Je me levai, frictionnai mes avant-bras pour me réchauffer. Je n'avais plus qu'un pull sur le dos, et la température ne cessait pas de chuter. J'avais beau faire semblant d'être assurée, je n'en menais pas large. Je rebroussai chemin, cherchant des branches assez droites pour fabriquer une attelle et assez petites pour que je puisse espérer les couper ou casser avec ma force et le couteau de Gordon. Je me mis à la tâche, sentant mes mains trembler et mes dents claquer.

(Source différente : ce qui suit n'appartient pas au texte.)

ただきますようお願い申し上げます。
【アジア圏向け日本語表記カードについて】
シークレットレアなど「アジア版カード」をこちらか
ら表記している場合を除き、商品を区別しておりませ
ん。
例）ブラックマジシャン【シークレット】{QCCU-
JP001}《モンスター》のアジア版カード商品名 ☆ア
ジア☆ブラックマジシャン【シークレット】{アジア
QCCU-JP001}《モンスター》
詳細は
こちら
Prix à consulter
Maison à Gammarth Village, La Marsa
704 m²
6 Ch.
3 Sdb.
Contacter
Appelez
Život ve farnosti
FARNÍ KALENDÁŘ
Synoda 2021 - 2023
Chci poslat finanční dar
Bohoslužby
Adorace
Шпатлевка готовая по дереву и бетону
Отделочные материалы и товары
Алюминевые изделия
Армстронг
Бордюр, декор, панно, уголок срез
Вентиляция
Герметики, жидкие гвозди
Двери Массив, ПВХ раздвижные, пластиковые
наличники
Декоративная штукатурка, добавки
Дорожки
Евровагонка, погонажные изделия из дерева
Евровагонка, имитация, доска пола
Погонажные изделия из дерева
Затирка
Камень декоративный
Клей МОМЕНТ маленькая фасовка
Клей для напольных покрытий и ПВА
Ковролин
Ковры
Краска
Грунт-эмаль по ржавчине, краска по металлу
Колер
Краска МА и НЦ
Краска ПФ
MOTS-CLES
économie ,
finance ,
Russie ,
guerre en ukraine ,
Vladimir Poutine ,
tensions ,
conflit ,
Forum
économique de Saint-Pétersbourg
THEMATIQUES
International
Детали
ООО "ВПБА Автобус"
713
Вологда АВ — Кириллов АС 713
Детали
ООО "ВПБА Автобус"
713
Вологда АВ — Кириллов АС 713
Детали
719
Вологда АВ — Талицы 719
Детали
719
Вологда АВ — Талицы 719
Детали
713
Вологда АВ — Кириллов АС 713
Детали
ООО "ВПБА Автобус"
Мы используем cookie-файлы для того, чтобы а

Il faut que je fasse attention à ne pas me blesser aussi, il ne manquerait plus que ça, pensai-je en fronçant les sourcils, concentrée sur une tâche de plus en plus pénible. La luminosité baissait à une vitesse alarmante, et quand je revins rejoindre les autres avec quatre branches d'approximativement quarante centimètres, le soleil avait à moitié disparu derrière les montagnes, rougeoyant comme jamais. Je ne pris pas le temps d'admirer le spectacle et me penchai sur la jambe, posant les branchages à côté de moi, réalisant que je n'avais rien pour les maintenir contre sa jambe. Devais-je retirer mon pull et le découper pour fixer le tout ? Si je faisais ça, je risquais vraiment d'attraper la mort. Il fallait que je trouve une autre solution.

- Il me faut quelque chose pour fixer l'attelle, des bandes de tissu, de la corde, n'importe quoi… Il n'y a pas d'herbe en cette saison, et je n'ai trouvé aucune tige assez souple pour qu'on puisse l'utiliser pour fixer l'attelle

- … On peut utiliser nos fourragères, fit Greyden dans un filet de voix.

- Bonne idée !

Les deux militaires décrochèrent la cordelette qu'ils portaient à l'épaule, et, avec l'aide de Gordon qui maintenait les branches pendant que je creusais la neige pour passer le lien sous sa jambe sans la déplacer, je parvins à un résultat rustique mais fonctionnel.

- Ça va ? demandai-je avec sollicitude au blessé.

- Disons que mon pied est dans le sens où il devrait être… c'est déjà pas mal…

Je hochai la tête avant de répondre.

- Avoir un membre dans une position anormale peut être assez dérangeant à voir.

- Vous avez l'air assez assurée.

- Je fabrique des automails, ça fait partie de mon travail de connaître le corps humain.

- C'est vrai que vous avez aussi fait des poses par le passé.

J'opinai et une bourrasque passa, me laissant pétrifiée de froid.

- Remettez votre pull, fit Greyden en me le tendant. Vous allez attraper une pneumonie à ce rythme.

- Mais vous êtes en état de choc, vous devez être glacé.

- Pas plus que vous. Et même si j'échoue totalement à ma tâche, je suis censé vous protéger.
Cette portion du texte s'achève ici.